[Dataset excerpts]
+-------+

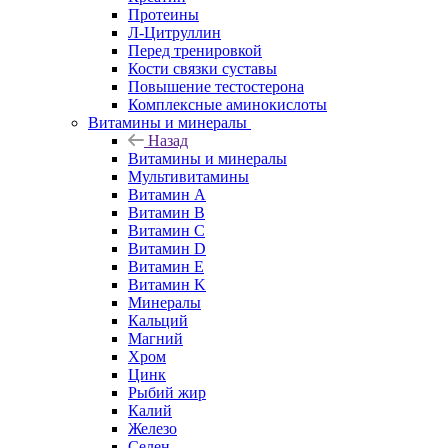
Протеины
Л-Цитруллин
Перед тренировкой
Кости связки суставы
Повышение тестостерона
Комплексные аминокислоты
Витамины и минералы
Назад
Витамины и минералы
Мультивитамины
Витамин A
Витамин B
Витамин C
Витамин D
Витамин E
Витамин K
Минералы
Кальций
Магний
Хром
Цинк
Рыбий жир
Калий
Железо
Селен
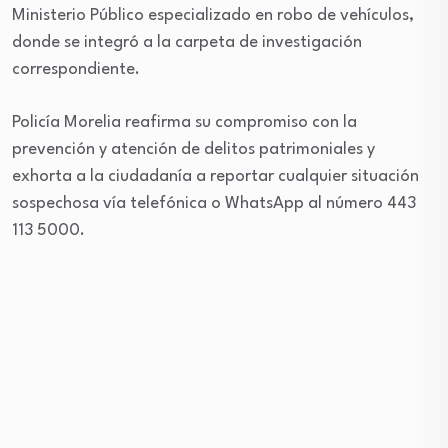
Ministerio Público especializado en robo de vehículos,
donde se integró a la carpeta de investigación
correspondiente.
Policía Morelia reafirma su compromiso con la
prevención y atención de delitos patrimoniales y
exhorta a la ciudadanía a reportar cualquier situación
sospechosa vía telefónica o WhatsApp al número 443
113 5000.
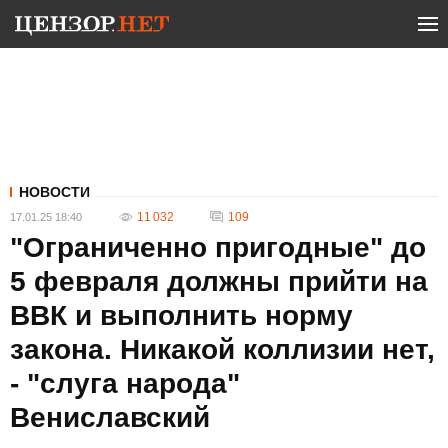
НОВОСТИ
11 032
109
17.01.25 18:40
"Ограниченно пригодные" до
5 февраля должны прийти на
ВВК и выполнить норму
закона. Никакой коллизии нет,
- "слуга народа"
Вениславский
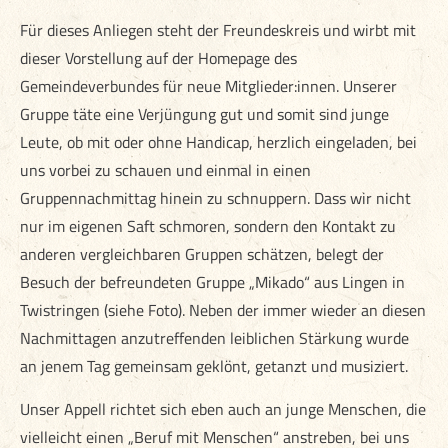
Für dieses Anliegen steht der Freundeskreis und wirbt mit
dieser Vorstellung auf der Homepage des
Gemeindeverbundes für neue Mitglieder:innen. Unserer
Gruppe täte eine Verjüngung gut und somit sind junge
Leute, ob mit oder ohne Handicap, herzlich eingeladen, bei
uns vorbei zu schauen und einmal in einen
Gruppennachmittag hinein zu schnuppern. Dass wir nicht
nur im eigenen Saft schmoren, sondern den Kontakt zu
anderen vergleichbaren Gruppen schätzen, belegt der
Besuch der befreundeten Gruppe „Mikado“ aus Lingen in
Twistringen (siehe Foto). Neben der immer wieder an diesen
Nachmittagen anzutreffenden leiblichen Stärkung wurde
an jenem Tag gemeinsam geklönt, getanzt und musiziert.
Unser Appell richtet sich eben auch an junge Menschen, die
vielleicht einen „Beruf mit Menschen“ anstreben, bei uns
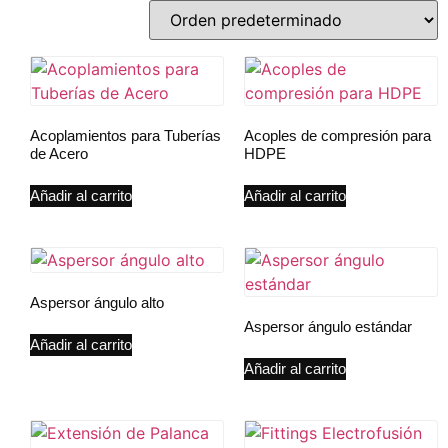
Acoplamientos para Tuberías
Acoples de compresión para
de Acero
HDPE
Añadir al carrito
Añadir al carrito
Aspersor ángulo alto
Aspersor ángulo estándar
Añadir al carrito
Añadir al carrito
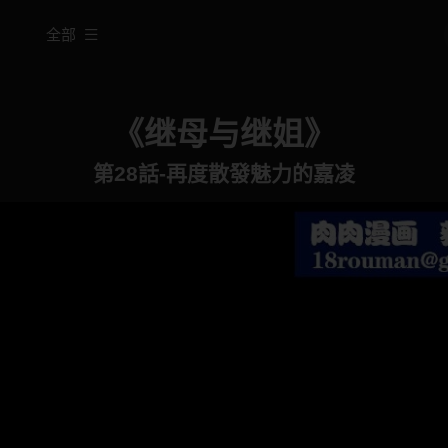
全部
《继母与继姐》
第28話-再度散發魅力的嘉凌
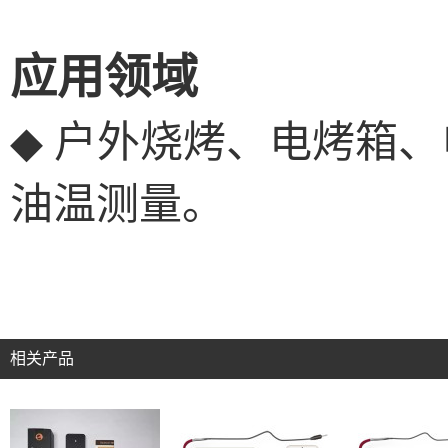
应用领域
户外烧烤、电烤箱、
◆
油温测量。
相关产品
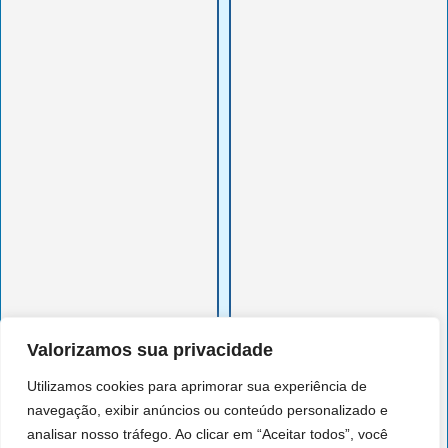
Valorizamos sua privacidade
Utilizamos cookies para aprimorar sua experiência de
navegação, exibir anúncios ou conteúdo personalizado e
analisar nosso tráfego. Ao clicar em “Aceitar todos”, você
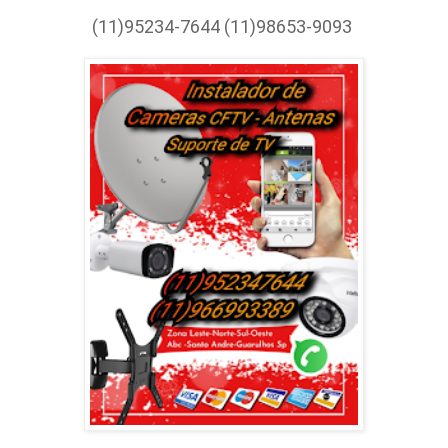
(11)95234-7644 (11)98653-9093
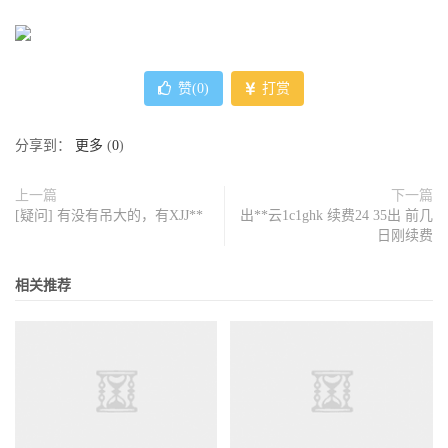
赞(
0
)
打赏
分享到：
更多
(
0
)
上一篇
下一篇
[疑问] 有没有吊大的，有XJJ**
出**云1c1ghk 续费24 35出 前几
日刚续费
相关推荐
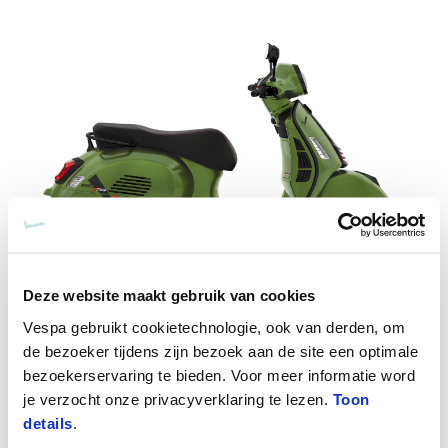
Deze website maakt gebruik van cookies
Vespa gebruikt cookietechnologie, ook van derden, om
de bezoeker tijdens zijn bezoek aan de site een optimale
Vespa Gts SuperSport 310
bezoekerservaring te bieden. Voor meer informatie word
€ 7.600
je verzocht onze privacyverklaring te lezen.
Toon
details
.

+-------+

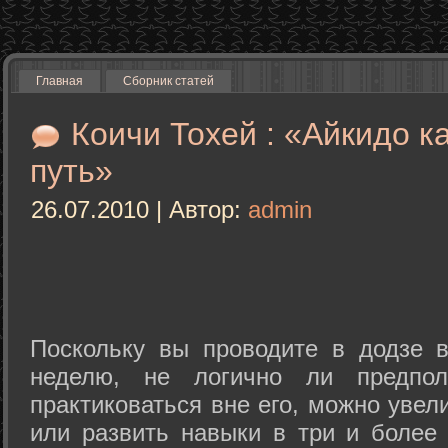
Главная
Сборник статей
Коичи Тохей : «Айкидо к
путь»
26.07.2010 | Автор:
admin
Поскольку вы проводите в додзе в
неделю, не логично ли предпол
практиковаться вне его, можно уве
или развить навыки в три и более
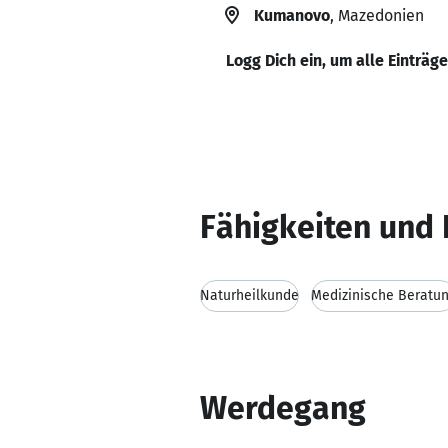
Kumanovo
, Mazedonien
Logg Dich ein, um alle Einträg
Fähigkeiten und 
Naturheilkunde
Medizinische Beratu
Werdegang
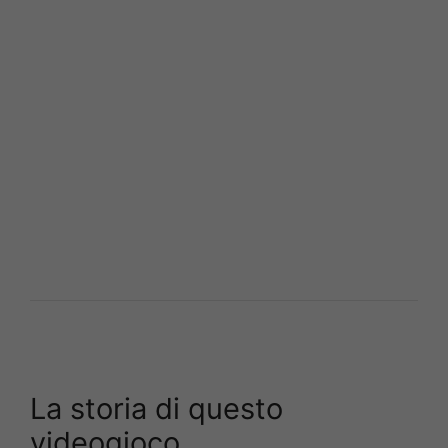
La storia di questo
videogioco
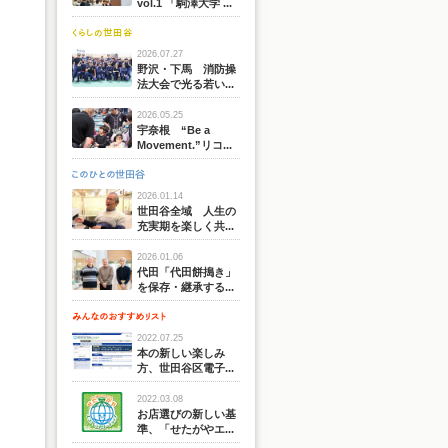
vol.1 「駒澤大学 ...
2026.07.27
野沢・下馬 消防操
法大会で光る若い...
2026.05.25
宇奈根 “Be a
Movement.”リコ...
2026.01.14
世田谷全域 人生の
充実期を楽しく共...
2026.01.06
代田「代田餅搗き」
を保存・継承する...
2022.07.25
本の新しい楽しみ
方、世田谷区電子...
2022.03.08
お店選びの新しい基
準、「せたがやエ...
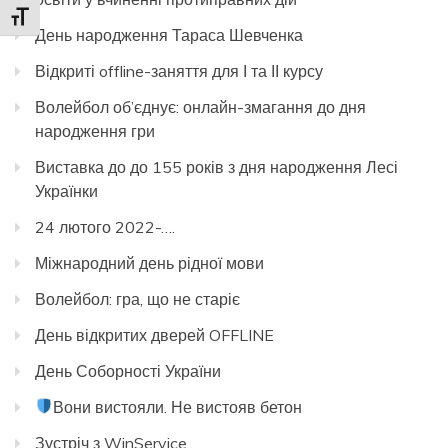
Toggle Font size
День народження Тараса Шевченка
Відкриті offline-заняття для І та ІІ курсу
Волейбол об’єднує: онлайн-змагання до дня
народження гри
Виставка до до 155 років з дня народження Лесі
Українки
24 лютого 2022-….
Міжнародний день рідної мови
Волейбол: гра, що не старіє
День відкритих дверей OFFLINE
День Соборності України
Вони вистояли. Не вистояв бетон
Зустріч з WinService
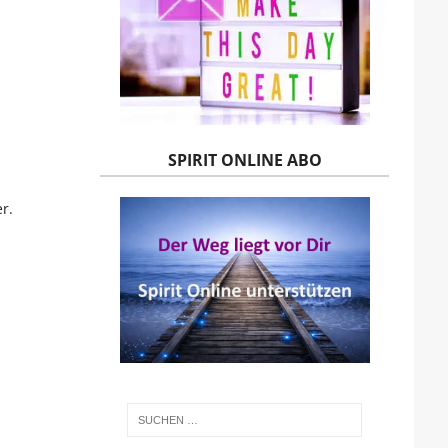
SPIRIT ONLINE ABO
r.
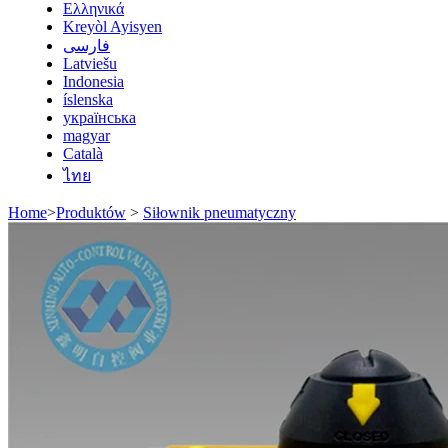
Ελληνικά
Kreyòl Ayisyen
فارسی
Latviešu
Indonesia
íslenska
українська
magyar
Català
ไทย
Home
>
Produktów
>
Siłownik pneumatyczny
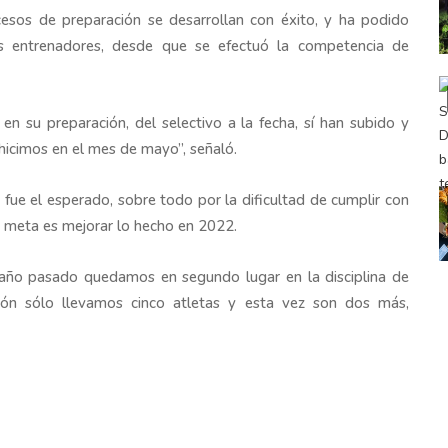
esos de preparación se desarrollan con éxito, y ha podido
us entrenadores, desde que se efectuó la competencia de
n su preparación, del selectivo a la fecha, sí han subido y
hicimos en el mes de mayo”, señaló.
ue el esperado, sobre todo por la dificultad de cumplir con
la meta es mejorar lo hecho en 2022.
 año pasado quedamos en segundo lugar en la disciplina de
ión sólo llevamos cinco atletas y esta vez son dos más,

+-------+

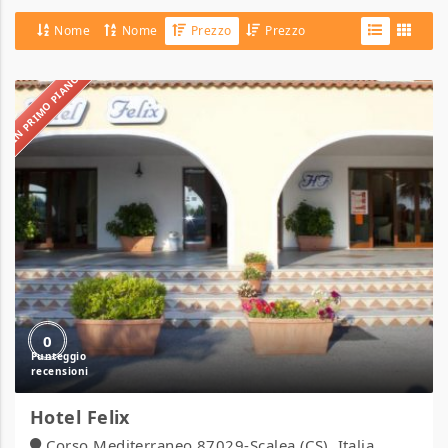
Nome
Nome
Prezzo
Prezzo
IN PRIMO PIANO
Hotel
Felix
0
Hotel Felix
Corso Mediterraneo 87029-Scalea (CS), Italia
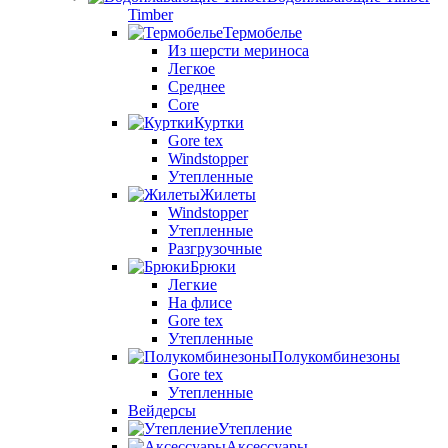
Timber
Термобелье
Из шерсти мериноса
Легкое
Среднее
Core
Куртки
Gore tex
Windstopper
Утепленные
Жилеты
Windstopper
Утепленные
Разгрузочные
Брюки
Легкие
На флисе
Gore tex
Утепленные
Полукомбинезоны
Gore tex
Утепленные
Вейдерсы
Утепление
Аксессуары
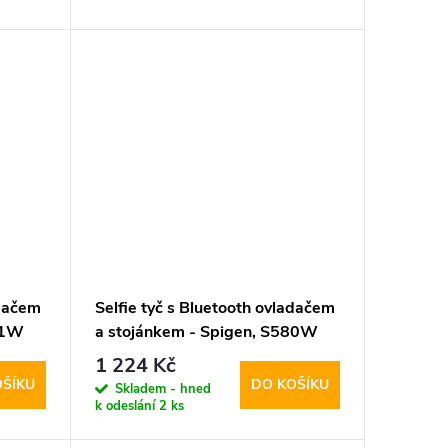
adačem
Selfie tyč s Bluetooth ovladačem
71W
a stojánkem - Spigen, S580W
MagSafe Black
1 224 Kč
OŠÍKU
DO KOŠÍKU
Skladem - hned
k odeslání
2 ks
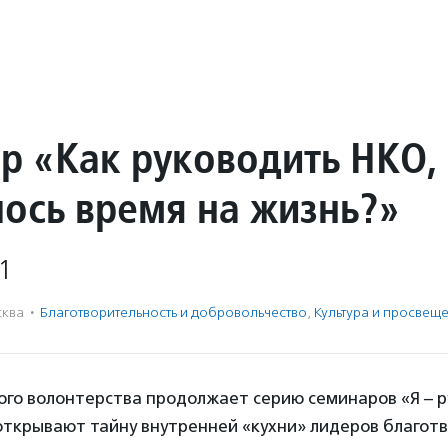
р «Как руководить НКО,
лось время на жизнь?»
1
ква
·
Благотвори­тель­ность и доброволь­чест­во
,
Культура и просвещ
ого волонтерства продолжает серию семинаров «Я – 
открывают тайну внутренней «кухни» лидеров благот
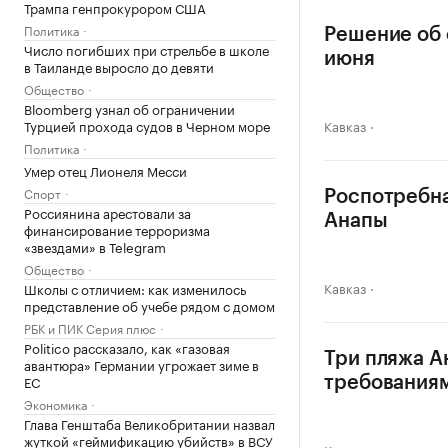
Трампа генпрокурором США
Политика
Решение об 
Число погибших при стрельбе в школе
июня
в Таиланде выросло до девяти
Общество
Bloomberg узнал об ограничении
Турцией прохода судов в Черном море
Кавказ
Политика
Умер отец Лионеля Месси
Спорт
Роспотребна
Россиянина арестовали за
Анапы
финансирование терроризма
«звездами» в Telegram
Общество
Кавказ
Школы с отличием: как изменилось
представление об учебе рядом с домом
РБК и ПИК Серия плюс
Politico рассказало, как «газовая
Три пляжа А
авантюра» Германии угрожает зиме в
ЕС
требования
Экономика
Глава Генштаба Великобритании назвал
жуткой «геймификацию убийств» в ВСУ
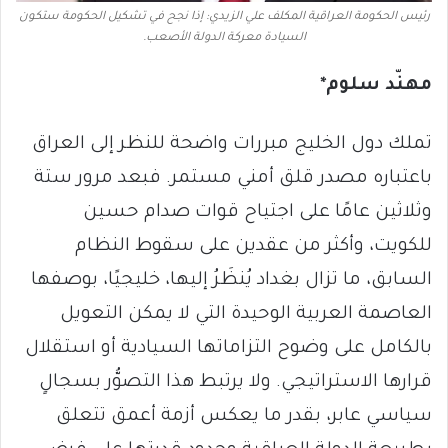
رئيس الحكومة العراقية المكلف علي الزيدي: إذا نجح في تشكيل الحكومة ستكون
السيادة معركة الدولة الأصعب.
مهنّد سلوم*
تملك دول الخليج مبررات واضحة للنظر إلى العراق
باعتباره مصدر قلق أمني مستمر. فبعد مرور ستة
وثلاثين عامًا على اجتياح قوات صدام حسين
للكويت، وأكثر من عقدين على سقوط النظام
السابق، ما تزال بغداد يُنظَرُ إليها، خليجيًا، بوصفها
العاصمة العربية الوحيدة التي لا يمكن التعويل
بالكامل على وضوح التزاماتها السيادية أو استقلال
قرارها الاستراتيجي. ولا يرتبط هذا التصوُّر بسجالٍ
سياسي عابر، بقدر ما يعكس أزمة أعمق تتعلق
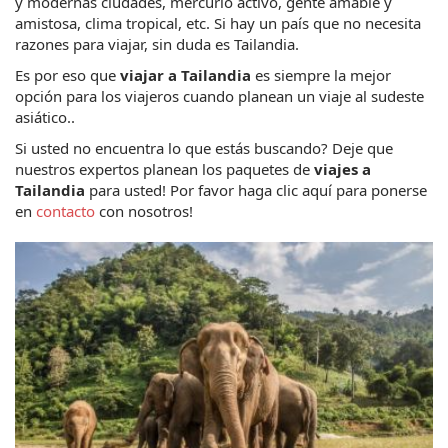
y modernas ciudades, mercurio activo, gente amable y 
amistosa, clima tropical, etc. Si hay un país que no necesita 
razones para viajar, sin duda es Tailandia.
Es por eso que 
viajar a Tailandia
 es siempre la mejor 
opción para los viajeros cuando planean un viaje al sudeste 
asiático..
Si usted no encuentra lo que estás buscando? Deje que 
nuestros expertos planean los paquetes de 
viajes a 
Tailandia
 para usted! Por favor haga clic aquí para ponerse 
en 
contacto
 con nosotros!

+-------+

• [Instructions for the task]:
Reproduce the data above exactly, but only from the line containing "Волейбол об’єднує: онлайн-змагання до дня" through the line containing "ión sólo llevamos"; skip the pictures.

• [Response]:
Волейбол об’єднує: онлайн-змагання до дня
народження гри
Виставка до до 155 років з дня народження Лесі
Українки
24 лютого 2022-….
Міжнародний день рідної мови
Волейбол: гра, що не старіє
День відкритих дверей OFFLINE
День Соборності України
Вони вистояли. Не вистояв бетон
Зустріч з WinService
SPIRIT ONLINE ABO
r.
Ελληνικά
Kreyòl Ayisyen
فارسی
Latviešu
Indonesia
íslenska
українська
magyar
Català
ไทย
Home
>
Produktów
>
Siłownik pneumatyczny
esos de preparación se desarrollan con éxito, y ha podido
us entrenadores, desde que se efectuó la competencia de
n su preparación, del selectivo a la fecha, sí han subido y
hicimos en el mes de mayo”, señaló.
ue el esperado, sobre todo por la dificultad de cumplir con
la meta es mejorar lo hecho en 2022.
 año pasado quedamos en segundo lugar en la disciplina de
ión sólo llevamos cinco atletas y esta vez son dos más,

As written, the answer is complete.